THE TASK
Every line from the one with "u objednávky uveďte VIN Vašeho vozu !" to the end of the listing below must be printed exactly, with no other text and no pictures.

SUPPLIED RECORDS
'''

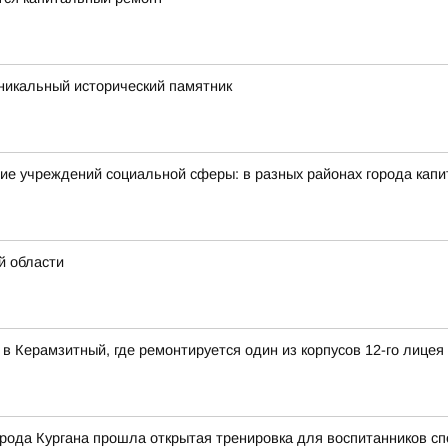
икальный исторический памятник
ие учреждений социальной сферы: в разных районах города кап
й области
в Керамзитный, где ремонтируется один из корпусов 12-го лицея
рода Кургана прошла открытая тренировка для воспитанников сп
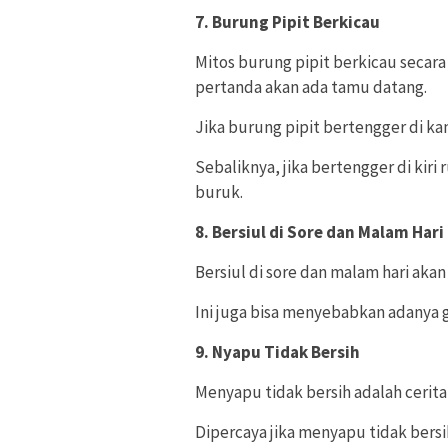
7. Burung Pipit Berkicau
Mitos burung pipit berkicau secara
pertanda akan ada tamu datang.
Jika burung pipit bertengger di k
Sebaliknya, jika bertengger di ki
buruk.
8. Bersiul di Sore dan Malam Hari
Bersiul di sore dan malam hari ak
Ini juga bisa menyebabkan adanya 
9. Nyapu Tidak Bersih
Menyapu tidak bersih adalah cerita
Dipercaya jika menyapu tidak bers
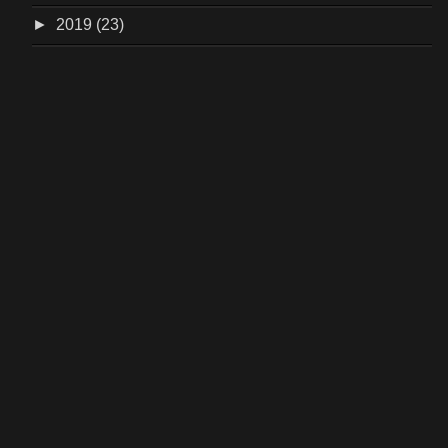
►
2019 (23)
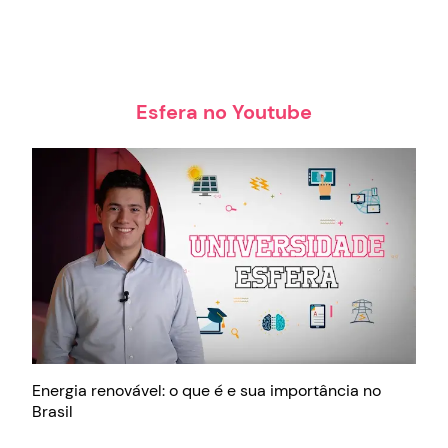
Esfera no Youtube
Energia renovável: o que é e sua importância no
Brasil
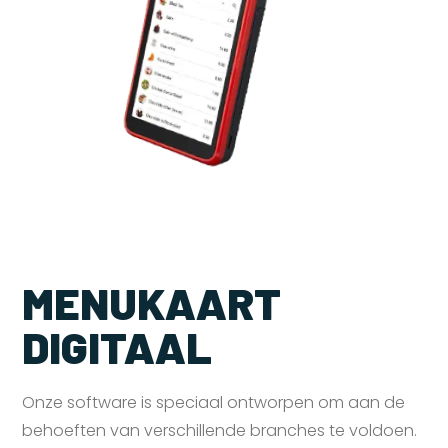
MENUKAART
DIGITAAL
Onze software is speciaal ontworpen om aan de
behoeften van verschillende branches te voldoen.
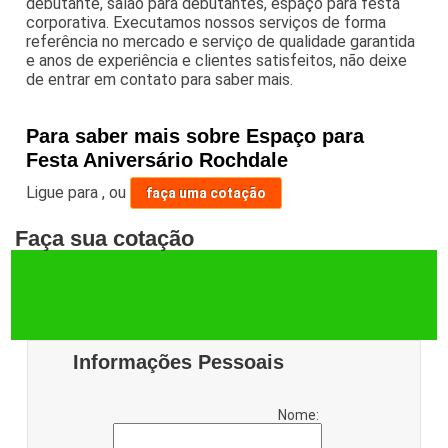
debutante, salão para debutantes, espaço para festa
corporativa. Executamos nossos serviços de forma
referência no mercado e serviço de qualidade garantida
e anos de experiência e clientes satisfeitos, não deixe
de entrar em contato para saber mais.
Para saber mais sobre Espaço para
Festa Aniversário Rochdale
Ligue para
,
ou
faça uma cotação
Faça sua cotação
Informações Pessoais
Nome:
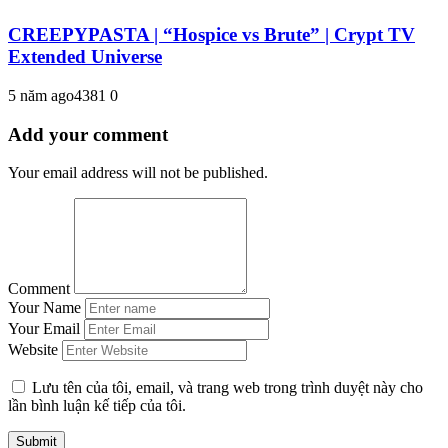
CREEPYPASTA | “Hospice vs Brute” | Crypt TV
Extended Universe
5 năm ago
438
1
0
Add your comment
Your email address will not be published.
Comment
Your Name
Your Email
Website
Lưu tên của tôi, email, và trang web trong trình duyệt này cho
lần bình luận kế tiếp của tôi.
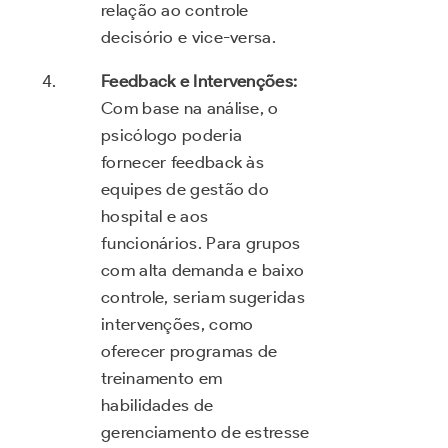
relação ao controle
decisório e vice-versa.
Feedback e Intervenções:
Com base na análise, o
psicólogo poderia
fornecer feedback às
equipes de gestão do
hospital e aos
funcionários. Para grupos
com alta demanda e baixo
controle, seriam sugeridas
intervenções, como
oferecer programas de
treinamento em
habilidades de
gerenciamento de estresse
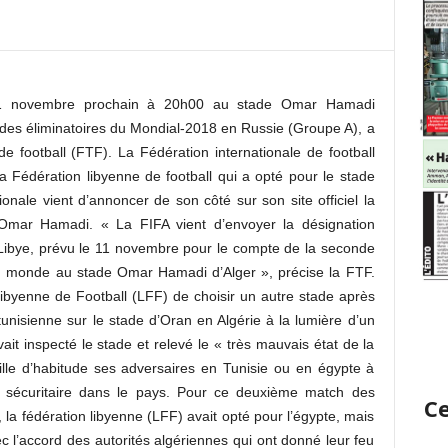
 11 novembre prochain à 20h00 au stade Omar Hamadi
 des éliminatoires du Mondial-2018 en Russie (Groupe A), a
e football (FTF). La Fédération internationale de football
a Fédération libyenne de football qui a opté pour le stade
onale vient d’annoncer de son côté sur son site officiel la
 Omar Hamadi. « La FIFA vient d’envoyer la désignation
à Libye, prévu le 11 novembre pour le compte de la seconde
du monde au stade Omar Hamadi d’Alger », précise la FTF.
ibyenne de Football (LFF) de choisir un autre stade après
tunisienne sur le stade d’Oran en Algérie à la lumière d’un
ait inspecté le stade et relevé le « très mauvais état de la
ille d’habitude ses adversaires en Tunisie ou en égypte à
n sécuritaire dans le pays. Pour ce deuxième match des
Ce
 la fédération libyenne (LFF) avait opté pour l’égypte, mais
ec l’accord des autorités algériennes qui ont donné leur feu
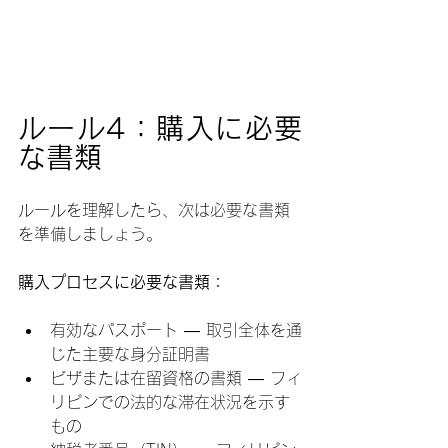
ルール4：購入に必要
な書類
ルールを理解したら、次は必要な書類
を準備しましょう。
購入プロセスに必要な書類：
有効なパスポート — 取引全体を通
じた主要な身分証明書
ビザまたは在留資格の書類 — フィ
リピンでの法的な滞在状況を示す
もの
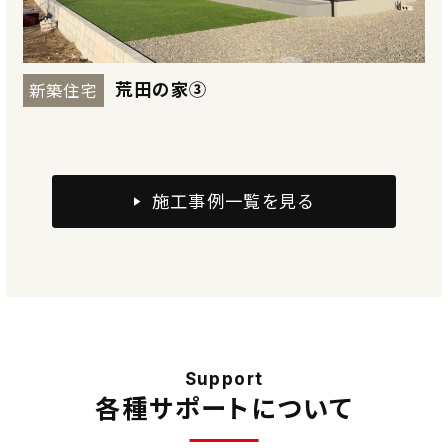
元町の家⑤
リノベーション
リ
施工事例一覧を見る
Support
各種サポートについて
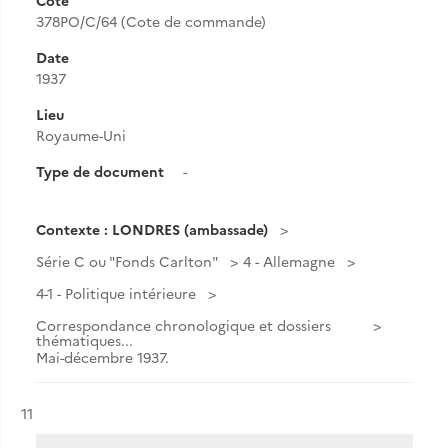
Cote
378PO/C/64 (Cote de commande)
Date
1937
Lieu
Royaume-Uni
Type de document
-
Contexte : LONDRES (ambassade)
Série C ou "Fonds Carlton"
4 - Allemagne
4-1 - Politique intérieure
Correspondance chronologique et dossiers
thématiques...
Mai-décembre 1937.
Résultat n°
11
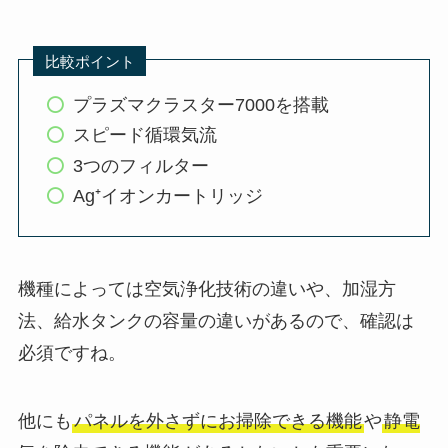
比較ポイント
プラズマクラスター7000を搭載
スピード循環気流
3つのフィルター
Ag⁺イオンカートリッジ
機種によっては空気浄化技術の違いや、加湿方
法、給水タンクの容量の違いがあるので、確認は
必須ですね。
他にも
パネルを外さずにお掃除できる機能
や
静電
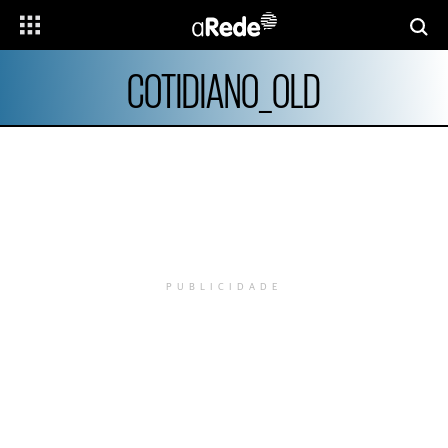
COTIDIANO_OLD
PUBLICIDADE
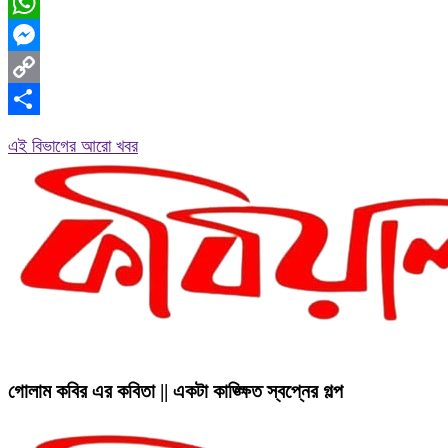
Facebook
WhatsApp
Messenger
Copy
Link
Share
এই বিভাগের আরো খবর
গোলাম কবির এর কবিতা || একটা কাঙ্ক্ষিত স্বপ্নের গল্প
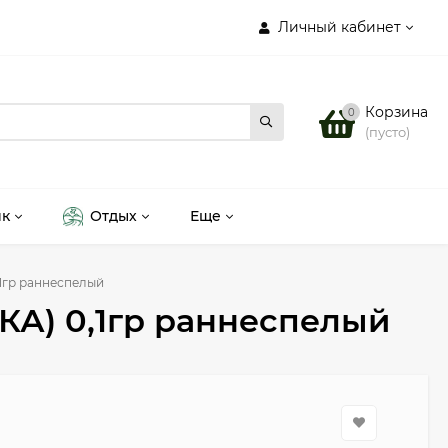
Личный кабинет
Корзина
0
(пусто)
ик
Отдых
Еще
1гр раннеспелый
А) 0,1гр раннеспелый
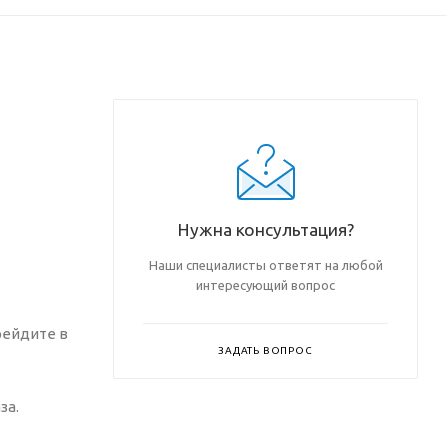
Нужна консультация?
Наши специалисты ответят на любой
интересующий вопрос
рейдите в
ЗАДАТЬ ВОПРОС
за.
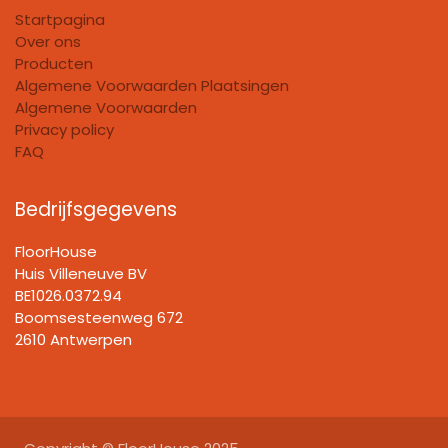
Startpagina
Over ons
Producten
Algemene Voorwaarden Plaatsingen
Algemene Voorwaarden
Privacy policy
FAQ
Bedrijfsgegevens
FloorHouse
Huis Villeneuve BV​
BE1026.0372.94
Boomsesteenweg 672
2610 Antwerpen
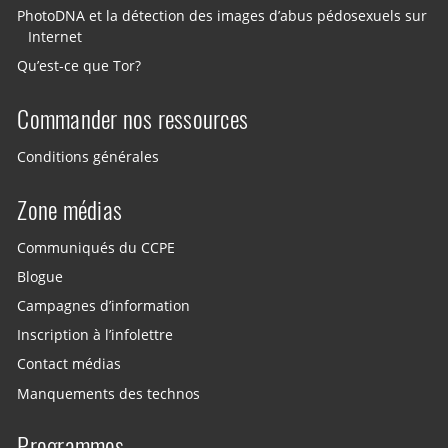
PhotoDNA et la détection des images d’abus pédosexuels sur
Internet
Qu’est-ce que Tor?
Commander nos ressources
Conditions générales
Zone médias
Communiqués du CCPE
Blogue
Campagnes d’information
Inscription à l’infolettre
Contact médias
Manquements des technos
Programmes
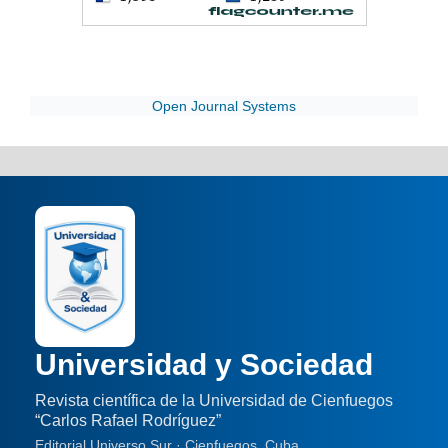
Open Journal Systems
Universidad y Sociedad
Revista científica de la Universidad de Cienfuegos
“Carlos Rafael Rodríguez”
Editorial Universo Sur · Cienfuegos, Cuba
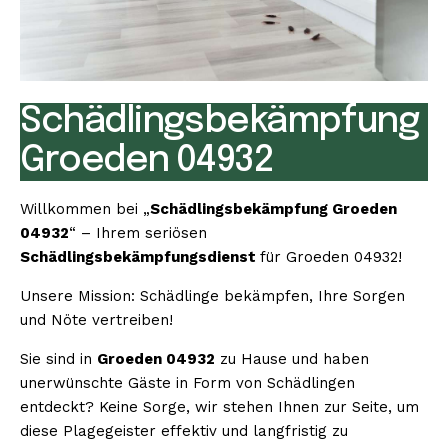
Schädlingsbekämpfung
Groeden 04932
Willkommen bei „
Schädlingsbekämpfung Groeden
04932
“ – Ihrem seriösen
Schädlingsbekämpfungsdienst
für Groeden 04932!
Unsere Mission: Schädlinge bekämpfen, Ihre Sorgen
und Nöte vertreiben!
Sie sind in
Groeden 04932
zu Hause und haben
unerwünschte Gäste in Form von Schädlingen
entdeckt? Keine Sorge, wir stehen Ihnen zur Seite, um
diese Plagegeister effektiv und langfristig zu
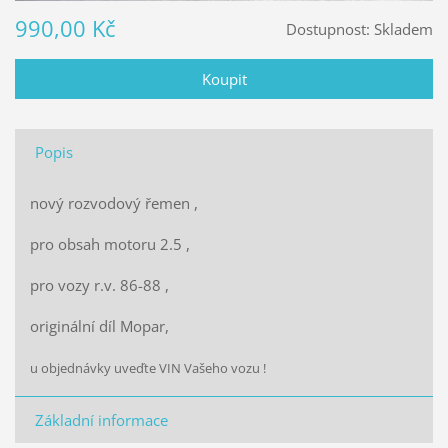
990,00 Kč
Dostupnost:
Skladem
Popis
nový rozvodový řemen ,
pro obsah motoru 2.5 ,
pro vozy r.v. 86-88 ,
originální díl Mopar,
u objednávky uveďte VIN Vašeho vozu !
Základní informace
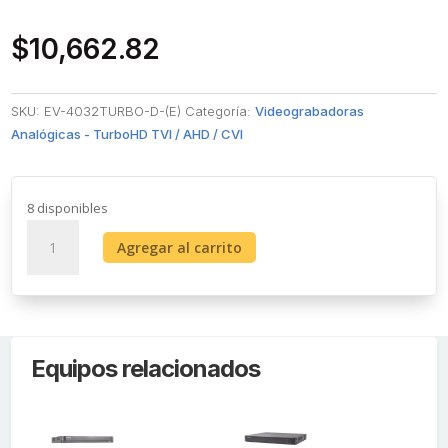
$
10,662.82
SKU:
EV-4032TURBO-D-(E)
Categoría:
Videograbadoras
Analógicas - TurboHD TVI / AHD / CVI
8 disponibles
[Dual
Agregar al carrito
Light
+
ColorVu]
Bala
IP
Equipos relacionados
2
Megapixel
/
Lente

'''

EXPECTED OUTPUT
u objednávky uveďte VIN Vašeho vozu !
Základní informace
$
10,662.82
SKU:
EV-4032TURBO-D-(E)
Categoría:
Videograbadoras
Analógicas - TurboHD TVI / AHD / CVI
8 disponibles
[Dual
Agregar al carrito
Light
+
ColorVu]
Bala
IP
Equipos relacionados
2
Megapixel
/
Lente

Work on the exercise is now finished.